__Directions__. Below are records; reproduce exactly the lines from the one that has "Learn how your comment data is processed" through the one that has "Best Western Plus Grant Creek Inn", ends included, and nothing more.
══ Records ══
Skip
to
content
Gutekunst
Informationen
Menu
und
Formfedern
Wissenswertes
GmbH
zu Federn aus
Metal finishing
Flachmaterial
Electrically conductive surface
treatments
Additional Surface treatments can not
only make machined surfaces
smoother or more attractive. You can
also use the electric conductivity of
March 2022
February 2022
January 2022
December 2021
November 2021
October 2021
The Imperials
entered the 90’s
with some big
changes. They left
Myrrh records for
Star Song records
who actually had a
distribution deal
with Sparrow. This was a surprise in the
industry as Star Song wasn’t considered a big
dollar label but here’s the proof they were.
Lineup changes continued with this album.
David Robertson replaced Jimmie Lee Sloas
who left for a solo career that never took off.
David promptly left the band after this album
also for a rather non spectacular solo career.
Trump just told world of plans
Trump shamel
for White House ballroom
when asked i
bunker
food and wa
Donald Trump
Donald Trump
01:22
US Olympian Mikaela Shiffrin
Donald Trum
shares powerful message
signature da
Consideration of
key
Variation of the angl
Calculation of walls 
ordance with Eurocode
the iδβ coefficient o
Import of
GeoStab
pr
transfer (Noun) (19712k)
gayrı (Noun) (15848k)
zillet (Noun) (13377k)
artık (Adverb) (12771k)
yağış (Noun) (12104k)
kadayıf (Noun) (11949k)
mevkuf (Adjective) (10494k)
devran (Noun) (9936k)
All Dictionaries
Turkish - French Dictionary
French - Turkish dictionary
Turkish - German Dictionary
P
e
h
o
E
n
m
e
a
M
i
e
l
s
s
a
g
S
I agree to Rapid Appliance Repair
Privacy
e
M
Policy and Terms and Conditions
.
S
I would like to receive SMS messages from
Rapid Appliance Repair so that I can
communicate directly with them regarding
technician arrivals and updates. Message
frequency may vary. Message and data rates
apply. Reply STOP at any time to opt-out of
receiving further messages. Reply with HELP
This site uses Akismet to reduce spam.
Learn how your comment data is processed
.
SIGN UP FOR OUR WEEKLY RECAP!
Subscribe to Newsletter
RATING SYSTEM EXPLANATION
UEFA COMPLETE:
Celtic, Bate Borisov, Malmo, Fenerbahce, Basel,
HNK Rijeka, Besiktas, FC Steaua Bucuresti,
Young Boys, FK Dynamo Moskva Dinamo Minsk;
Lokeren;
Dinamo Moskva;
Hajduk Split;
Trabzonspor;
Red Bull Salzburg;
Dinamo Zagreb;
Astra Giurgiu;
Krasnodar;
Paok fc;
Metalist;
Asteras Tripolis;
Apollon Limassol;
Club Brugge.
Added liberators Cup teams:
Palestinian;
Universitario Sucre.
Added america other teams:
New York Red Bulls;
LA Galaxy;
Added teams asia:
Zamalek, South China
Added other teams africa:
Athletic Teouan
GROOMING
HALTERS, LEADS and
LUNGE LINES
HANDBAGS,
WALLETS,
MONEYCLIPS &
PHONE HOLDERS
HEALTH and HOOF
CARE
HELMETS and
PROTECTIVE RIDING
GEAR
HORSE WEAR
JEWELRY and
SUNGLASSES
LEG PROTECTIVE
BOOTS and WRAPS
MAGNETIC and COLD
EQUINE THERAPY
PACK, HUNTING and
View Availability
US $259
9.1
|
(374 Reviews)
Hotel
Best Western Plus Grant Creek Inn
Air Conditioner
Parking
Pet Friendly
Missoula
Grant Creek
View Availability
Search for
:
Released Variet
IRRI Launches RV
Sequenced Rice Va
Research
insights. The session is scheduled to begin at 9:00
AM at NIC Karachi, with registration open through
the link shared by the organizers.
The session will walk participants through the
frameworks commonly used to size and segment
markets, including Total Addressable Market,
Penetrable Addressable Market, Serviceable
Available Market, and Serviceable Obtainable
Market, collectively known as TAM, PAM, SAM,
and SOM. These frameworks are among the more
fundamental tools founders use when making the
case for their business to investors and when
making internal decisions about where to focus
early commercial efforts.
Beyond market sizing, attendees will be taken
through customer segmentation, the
═══
__Response__.
Learn how your comment data is processed
.
SIGN UP FOR OUR WEEKLY RECAP!
Subscribe to Newsletter
RATING SYSTEM EXPLANATION
UEFA COMPLETE:
Celtic, Bate Borisov, Malmo, Fenerbahce, Basel,
HNK Rijeka, Besiktas, FC Steaua Bucuresti,
Young Boys, FK Dynamo Moskva Dinamo Minsk;
Lokeren;
Dinamo Moskva;
Hajduk Split;
Trabzonspor;
Red Bull Salzburg;
Dinamo Zagreb;
Astra Giurgiu;
Krasnodar;
Paok fc;
Metalist;
Asteras Tripolis;
Apollon Limassol;
Club Brugge.
Added liberators Cup teams:
Palestinian;
Universitario Sucre.
Added america other teams:
New York Red Bulls;
LA Galaxy;
Added teams asia:
Zamalek, South China
Added other teams africa:
Athletic Teouan
GROOMING
HALTERS, LEADS and
LUNGE LINES
HANDBAGS,
WALLETS,
MONEYCLIPS &
PHONE HOLDERS
HEALTH and HOOF
CARE
HELMETS and
PROTECTIVE RIDING
GEAR
HORSE WEAR
JEWELRY and
SUNGLASSES
LEG PROTECTIVE
BOOTS and WRAPS
MAGNETIC and COLD
EQUINE THERAPY
PACK, HUNTING and
View Availability
US $259
9.1
|
(374 Reviews)
Hotel
Best Western Plus Grant Creek Inn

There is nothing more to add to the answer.